» Problem to solve
Every line from the one with "Christianity.com: Can a" through the final line of the entries below should be returned exactly; leave out all other lines.

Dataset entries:

########

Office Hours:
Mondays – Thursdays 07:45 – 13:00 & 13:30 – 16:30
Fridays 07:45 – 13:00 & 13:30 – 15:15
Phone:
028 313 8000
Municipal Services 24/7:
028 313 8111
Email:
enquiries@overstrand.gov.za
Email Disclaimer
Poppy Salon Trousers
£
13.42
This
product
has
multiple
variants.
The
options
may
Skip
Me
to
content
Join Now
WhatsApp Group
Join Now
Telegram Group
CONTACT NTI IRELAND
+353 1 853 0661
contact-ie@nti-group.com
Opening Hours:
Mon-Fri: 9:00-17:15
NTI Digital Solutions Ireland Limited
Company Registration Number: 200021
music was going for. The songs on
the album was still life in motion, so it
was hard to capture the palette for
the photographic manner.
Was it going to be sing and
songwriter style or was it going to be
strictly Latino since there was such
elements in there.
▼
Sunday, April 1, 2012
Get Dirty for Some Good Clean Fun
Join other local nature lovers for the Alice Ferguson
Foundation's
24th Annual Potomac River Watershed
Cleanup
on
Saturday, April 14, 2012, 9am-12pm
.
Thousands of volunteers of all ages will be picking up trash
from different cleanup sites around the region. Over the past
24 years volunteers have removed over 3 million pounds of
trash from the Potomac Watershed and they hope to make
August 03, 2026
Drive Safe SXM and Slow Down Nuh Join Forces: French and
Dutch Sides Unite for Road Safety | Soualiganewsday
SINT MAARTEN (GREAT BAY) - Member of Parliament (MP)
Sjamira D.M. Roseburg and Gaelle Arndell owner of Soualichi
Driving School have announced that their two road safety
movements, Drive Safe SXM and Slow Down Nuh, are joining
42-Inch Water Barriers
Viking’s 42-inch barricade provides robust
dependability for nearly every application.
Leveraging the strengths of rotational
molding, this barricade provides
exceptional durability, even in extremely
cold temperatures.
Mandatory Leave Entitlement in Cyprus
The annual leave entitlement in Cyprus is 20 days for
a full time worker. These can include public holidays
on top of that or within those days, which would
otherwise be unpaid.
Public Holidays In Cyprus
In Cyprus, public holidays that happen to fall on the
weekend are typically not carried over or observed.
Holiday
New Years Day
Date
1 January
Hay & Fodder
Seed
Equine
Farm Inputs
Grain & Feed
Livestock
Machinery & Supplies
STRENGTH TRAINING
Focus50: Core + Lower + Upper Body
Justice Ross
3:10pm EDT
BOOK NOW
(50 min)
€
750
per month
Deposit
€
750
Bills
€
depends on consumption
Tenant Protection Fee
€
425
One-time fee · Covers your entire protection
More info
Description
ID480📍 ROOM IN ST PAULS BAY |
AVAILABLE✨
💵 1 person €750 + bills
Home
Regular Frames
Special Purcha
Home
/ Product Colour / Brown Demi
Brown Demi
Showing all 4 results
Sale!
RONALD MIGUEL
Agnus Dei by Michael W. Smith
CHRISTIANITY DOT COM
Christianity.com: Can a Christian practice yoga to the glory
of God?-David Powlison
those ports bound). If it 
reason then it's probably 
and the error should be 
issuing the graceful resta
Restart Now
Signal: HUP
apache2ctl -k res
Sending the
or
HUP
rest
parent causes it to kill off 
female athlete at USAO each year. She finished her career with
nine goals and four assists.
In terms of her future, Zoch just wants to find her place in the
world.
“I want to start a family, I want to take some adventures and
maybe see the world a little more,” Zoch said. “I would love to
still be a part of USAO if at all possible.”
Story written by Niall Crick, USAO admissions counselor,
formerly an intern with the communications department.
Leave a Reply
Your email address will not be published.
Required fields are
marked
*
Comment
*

########

» Result of the exercise
Christianity.com: Can a Christian practice yoga to the glory
of God?-David Powlison
those ports bound). If it 
reason then it's probably 
and the error should be 
issuing the graceful resta
Restart Now
Signal: HUP
apache2ctl -k res
Sending the
or
HUP
rest
parent causes it to kill off 
female athlete at USAO each year. She finished her career with
nine goals and four assists.
In terms of her future, Zoch just wants to find her place in the
world.
“I want to start a family, I want to take some adventures and
maybe see the world a little more,” Zoch said. “I would love to
still be a part of USAO if at all possible.”
Story written by Niall Crick, USAO admissions counselor,
formerly an intern with the communications department.
Leave a Reply
Your email address will not be published.
Required fields are
marked
*
Comment
*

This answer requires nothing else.